CFCs are anthropogenic substances and have no natural background level. At room temperature, they are generally volatile, nontoxic, nonflammable, and colorless liquids or gases. These properties make them attractive to industry. Their commercial production, which began in the 1930s and 1940s, was primarily spurred by the need to find safer alternatives to the sulfur dioxide and ammonia refrigerants used at the time. Today, they are used in refrigeration and air conditioning, as cleansing agents for electrical and electronic components, and as foaming agents in shipping-plastics manufacturing. In some parts of the world, they are also used in aerosol propellants. The most common commercial CFCs, registered under the trade name Freon, are trichlorofluoromethane (CFC-11) and dichlorodifluoromethane (CFC-12).

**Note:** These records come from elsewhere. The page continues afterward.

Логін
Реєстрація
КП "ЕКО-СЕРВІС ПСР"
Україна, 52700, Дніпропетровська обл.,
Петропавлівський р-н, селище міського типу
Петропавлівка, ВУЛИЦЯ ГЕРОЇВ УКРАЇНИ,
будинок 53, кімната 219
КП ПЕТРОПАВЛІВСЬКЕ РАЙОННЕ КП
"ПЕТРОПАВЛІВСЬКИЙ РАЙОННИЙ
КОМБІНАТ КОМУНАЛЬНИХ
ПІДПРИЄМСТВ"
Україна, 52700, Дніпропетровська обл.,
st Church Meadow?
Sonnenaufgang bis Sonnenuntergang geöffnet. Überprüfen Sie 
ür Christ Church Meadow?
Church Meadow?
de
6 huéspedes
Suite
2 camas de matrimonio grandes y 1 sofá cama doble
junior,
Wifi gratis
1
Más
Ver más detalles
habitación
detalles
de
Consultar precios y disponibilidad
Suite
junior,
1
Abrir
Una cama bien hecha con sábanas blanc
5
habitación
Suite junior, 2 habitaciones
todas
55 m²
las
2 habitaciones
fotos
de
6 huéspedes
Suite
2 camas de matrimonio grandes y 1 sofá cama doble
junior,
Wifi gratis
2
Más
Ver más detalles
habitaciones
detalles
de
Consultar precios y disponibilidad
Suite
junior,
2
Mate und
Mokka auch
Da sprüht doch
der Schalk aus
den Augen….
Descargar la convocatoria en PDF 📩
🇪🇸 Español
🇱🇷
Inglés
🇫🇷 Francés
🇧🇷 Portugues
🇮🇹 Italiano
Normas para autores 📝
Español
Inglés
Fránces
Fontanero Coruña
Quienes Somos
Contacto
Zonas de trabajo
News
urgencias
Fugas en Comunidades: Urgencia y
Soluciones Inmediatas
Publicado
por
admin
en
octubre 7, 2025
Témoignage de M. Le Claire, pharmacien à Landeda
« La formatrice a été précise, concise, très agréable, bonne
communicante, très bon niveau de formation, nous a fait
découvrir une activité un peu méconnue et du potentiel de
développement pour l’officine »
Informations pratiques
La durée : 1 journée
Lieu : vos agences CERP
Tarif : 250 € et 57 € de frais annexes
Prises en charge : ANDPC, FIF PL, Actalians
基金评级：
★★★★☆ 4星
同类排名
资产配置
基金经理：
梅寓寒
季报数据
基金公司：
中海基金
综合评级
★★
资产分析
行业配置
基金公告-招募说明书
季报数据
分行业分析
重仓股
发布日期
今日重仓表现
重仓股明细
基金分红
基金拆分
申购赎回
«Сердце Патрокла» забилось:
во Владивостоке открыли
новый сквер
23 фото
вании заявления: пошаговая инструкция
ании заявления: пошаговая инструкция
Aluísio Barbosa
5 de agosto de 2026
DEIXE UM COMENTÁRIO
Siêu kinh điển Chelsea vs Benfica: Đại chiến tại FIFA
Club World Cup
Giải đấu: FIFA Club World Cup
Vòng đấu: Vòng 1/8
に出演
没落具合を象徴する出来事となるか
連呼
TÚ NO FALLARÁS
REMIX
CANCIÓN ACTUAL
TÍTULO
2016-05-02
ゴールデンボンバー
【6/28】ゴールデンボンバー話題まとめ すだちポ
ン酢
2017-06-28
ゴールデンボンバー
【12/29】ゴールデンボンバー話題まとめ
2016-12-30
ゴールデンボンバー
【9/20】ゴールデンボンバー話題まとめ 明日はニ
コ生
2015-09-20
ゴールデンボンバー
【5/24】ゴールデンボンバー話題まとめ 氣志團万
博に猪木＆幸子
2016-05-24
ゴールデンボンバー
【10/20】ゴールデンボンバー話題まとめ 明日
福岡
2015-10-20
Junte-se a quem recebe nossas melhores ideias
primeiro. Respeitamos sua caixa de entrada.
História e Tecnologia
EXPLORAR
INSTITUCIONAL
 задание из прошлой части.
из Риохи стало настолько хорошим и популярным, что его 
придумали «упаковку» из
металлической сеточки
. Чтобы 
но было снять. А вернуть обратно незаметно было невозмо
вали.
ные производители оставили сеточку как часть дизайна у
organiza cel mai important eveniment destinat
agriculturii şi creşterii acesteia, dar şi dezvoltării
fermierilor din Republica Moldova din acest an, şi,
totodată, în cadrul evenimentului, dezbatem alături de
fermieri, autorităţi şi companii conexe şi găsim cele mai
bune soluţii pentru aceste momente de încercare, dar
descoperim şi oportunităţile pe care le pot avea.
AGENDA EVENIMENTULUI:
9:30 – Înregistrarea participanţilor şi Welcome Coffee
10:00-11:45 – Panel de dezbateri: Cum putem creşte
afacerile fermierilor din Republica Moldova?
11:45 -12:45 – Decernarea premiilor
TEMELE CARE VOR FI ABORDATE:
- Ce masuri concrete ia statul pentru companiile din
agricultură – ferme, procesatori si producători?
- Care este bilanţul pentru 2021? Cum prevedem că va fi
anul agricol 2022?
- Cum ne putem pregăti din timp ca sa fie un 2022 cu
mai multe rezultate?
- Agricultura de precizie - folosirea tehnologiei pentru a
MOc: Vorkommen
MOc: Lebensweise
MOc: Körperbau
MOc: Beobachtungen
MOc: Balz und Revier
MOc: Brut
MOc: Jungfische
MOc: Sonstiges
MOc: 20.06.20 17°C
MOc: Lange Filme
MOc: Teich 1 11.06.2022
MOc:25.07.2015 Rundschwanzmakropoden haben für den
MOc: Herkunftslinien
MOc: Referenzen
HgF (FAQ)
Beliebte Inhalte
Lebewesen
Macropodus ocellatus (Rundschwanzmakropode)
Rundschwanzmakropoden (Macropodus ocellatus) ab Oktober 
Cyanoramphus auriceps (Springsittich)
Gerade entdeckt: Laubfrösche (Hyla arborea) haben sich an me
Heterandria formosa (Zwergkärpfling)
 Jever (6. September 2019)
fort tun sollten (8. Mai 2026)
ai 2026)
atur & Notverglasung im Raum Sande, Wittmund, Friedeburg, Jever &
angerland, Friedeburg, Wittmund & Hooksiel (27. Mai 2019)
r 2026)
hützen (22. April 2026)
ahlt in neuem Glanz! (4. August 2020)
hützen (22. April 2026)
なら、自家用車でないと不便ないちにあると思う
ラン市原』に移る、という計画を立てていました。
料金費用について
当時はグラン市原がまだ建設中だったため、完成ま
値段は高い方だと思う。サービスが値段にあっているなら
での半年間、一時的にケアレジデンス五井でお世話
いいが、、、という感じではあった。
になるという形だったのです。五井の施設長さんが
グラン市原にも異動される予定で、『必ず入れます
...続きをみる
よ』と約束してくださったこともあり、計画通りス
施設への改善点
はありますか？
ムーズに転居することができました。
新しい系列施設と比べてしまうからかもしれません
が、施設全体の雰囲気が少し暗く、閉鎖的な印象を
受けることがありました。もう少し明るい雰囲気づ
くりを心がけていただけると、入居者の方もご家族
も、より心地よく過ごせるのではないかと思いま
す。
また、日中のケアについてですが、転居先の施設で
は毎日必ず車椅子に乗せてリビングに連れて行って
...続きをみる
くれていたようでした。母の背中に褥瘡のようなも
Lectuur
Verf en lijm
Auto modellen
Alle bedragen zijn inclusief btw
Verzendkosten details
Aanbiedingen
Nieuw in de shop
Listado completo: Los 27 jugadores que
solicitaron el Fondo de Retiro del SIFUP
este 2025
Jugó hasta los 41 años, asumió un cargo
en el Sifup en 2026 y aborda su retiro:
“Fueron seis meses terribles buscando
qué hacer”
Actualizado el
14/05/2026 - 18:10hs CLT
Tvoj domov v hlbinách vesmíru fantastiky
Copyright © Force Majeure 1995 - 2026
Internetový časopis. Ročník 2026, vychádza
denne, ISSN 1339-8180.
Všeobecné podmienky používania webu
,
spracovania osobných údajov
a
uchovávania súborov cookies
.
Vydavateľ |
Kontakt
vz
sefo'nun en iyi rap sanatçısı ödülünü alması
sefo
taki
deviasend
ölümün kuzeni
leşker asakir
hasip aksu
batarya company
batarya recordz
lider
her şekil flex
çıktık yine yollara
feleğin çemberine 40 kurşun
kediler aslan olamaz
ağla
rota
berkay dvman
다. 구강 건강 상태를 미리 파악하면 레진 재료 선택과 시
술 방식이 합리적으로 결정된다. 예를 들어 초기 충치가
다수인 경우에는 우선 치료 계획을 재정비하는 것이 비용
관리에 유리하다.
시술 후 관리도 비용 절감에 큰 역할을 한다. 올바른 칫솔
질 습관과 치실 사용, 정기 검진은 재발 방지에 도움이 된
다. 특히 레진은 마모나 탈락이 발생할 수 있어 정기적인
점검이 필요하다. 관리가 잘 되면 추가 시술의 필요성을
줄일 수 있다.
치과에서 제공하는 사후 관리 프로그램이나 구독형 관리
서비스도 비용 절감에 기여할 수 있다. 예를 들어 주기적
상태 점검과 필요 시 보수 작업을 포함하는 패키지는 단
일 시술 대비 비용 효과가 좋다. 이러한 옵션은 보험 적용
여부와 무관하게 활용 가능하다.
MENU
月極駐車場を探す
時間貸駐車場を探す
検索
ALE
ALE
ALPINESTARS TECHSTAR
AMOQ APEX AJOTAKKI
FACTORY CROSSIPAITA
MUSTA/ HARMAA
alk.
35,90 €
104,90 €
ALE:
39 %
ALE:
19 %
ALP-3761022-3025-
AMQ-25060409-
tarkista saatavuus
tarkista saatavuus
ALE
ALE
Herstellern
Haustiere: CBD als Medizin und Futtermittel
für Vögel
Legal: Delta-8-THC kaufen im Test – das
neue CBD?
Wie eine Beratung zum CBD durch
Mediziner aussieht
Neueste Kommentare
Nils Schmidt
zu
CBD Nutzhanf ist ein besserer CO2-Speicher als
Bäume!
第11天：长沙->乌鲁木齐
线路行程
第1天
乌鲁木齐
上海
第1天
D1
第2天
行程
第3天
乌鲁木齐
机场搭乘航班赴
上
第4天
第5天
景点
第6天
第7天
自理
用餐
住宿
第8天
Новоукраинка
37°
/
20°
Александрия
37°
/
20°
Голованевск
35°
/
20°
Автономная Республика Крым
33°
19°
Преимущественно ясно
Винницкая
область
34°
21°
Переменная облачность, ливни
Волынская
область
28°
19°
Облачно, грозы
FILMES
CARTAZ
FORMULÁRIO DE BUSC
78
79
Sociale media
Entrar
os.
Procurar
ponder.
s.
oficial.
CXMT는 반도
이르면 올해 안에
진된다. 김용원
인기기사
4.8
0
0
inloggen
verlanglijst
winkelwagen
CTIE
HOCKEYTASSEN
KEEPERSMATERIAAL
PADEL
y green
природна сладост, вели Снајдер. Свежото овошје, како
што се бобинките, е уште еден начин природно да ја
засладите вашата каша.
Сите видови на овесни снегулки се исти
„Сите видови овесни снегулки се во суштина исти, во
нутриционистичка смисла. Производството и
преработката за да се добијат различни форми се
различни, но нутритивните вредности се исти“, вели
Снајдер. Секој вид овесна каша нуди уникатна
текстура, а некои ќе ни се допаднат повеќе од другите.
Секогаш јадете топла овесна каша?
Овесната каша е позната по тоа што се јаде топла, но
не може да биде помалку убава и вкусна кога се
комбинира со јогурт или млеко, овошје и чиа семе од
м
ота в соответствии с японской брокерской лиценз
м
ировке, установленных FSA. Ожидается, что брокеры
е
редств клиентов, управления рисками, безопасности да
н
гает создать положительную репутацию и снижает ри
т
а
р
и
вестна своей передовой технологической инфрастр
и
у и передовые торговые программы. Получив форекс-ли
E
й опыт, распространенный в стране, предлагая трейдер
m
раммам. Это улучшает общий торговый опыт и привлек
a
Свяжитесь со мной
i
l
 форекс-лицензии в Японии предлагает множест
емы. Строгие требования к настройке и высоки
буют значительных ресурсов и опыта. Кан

Most CFC gases have both global-warming impacts and ozone-depleting effects. They are powerful greenhouse gases and contribute to global warming and climate change. Studies conducted by various researchers in the 1970s linked CFCs, along with other chlorine- and bromine-containing compounds, to the destruction of atmospheric ozone. Ozone is a trace gas that occurs in high concentrations in the stratosphere, the layer of the atmosphere that is between 10 and 25 km (kilometers) above the earth's surface. Ozone absorbs harmful ultraviolet (UV) radiation in the wavelengths between 280 and 320 nm (nanometers) of the UV-B band, which can cause biological damage in plants and animals. The loss of stratospheric ozone results in more harmful UV-B radiation reaching the Earth's surface. Because CFCs are chemically inert, when released into the atmosphere, they do not react easily and can exist in the troposphere for several decades, entering the stratosphere through the mixing and transport processes of the atmosphere. When CFCs enter the stratosphere, the intense UV radiation breaks them down, releasing chlorine (Cl) atoms, which react with ozone, starting chemical cycles of ozone destruction that deplete the ozone layer.

CFC emissions have rapidly declined since the 1980s, largely due to control of their use under the Montreal Protocol, an international treaty designed to implement the 1985 Vienna Convention for the Protection of the Ozone Layer. The Montreal Protocol was originally signed in 1987, entered into force in 1989, and has been amended seven times. It stipulated that the production and consumption of compounds that deplete stratospheric ozone—CFCs, halons, carbon tetrachloride, and methyl chloroform—were to be phased out at various rates, depending on a country's level of economic development. Some substitute compounds have low ozone depletion potential but high global warming potential (e.g., hydrochlorofluorocarbons, or HCFCs), while others do not deplete ozone but have high global warming potential (e.g., hydrofluorocarbons, or HFCs).